Prohibition had a long and, in many respects, noble history. From the mid-19th century when Maine passed the nation’s first liquor ban, temperance advocates argued that alcohol destroyed families, leading working-class men, in particular, to squander meager earnings in saloons and drunkenly abuse wives and children. Nineteenth-century temperance campaigns were often led by elite Protestant women, giving white women a path into politics. Many women temperance fighters gained training in public speaking and political organizing, skills which would be useful in suffrage campaigns. The six-foot Kentucky-born Carrie Nation, famous for using a hatchet to attack small-town taverns, embodied the puritanical vein running through the temperance movement, but many reformers simply sought to help their poorer, immigrant sisters struggling against the weight of rapid industrialization. Though directing public attention away from real policies for alleviating poverty-like raising wages or regulating working conditions-temperance advocates were, at their best, well-intentioned social reformers.
By 1920, when the amendment passed, the noble experiment took darker, more dangerous features. The law gave rise to a new criminal class, the bootleggers, liquor-runners, and mobsters whose mugshots ran in newspapers and shoot-outs were featured in film. “For the first time,” McGirr writes, “crime became a national problem and a national obsession.” In cities like Chicago and Pittsburgh, local enforcement rapidly created a new “criminal” population.
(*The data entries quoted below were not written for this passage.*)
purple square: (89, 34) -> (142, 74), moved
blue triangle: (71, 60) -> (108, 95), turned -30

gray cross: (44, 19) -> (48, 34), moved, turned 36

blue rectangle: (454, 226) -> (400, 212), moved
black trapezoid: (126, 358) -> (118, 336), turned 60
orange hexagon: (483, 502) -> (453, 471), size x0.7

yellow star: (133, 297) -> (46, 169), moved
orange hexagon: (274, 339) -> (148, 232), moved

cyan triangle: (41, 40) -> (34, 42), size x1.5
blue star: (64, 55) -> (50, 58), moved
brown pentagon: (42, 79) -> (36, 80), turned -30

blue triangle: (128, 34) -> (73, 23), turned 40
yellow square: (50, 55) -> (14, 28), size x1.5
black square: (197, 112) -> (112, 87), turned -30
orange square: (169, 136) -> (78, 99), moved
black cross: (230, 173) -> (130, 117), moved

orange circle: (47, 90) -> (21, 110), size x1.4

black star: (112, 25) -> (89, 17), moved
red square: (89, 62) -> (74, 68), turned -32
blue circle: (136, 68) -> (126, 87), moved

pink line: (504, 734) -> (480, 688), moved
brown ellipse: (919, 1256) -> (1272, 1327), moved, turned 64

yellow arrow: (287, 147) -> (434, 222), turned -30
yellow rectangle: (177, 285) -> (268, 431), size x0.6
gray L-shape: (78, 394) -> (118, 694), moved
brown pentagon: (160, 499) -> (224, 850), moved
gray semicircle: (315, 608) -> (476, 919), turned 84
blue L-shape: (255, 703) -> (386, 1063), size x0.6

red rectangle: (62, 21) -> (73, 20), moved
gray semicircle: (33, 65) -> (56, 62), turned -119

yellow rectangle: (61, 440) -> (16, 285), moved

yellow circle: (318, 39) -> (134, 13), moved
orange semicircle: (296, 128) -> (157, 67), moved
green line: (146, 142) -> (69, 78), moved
Chicago Mayor William Dever’s “zero-tolerance” policy, for example, more than doubled the number of cases in the city’s district courts between 1923 and 1924. Large fines and jail time ranging from one to ten years might result from an alcohol-related conviction. Before 1920, policing was largely local; most crimes were violations of municipal or state laws. Enforcement “radically expanded the surveillance arm of the police” at all levels. Prohibition produced a new, muscular federal arm of the criminal justice system. Federal agents raided homes and businesses. By 1929, the Prohibition Bureau, the federal agency charged with enforcing the Eighteenth Amendment, had a budget of $15 million (more than $200 million in today’s dollars). Federal spending created the nation’s “first significant national police force.” Nationally, law enforcement expenditures jumped nearly fivefold between 1920 and 1930. Crime and rapidly expanding state power were the most visible results of Prohibition.
Even after the Eighteenth Amendment was repealed in 1933, the coalition remained: an unruly amalgam of elite white Protestants, working-class evangelicals, nativist bigots and racist dog-whistlers. Largely forgotten from the battles over Prohibition, McGirr argues, is “the first massive entry of the Christian Right … into national politics.”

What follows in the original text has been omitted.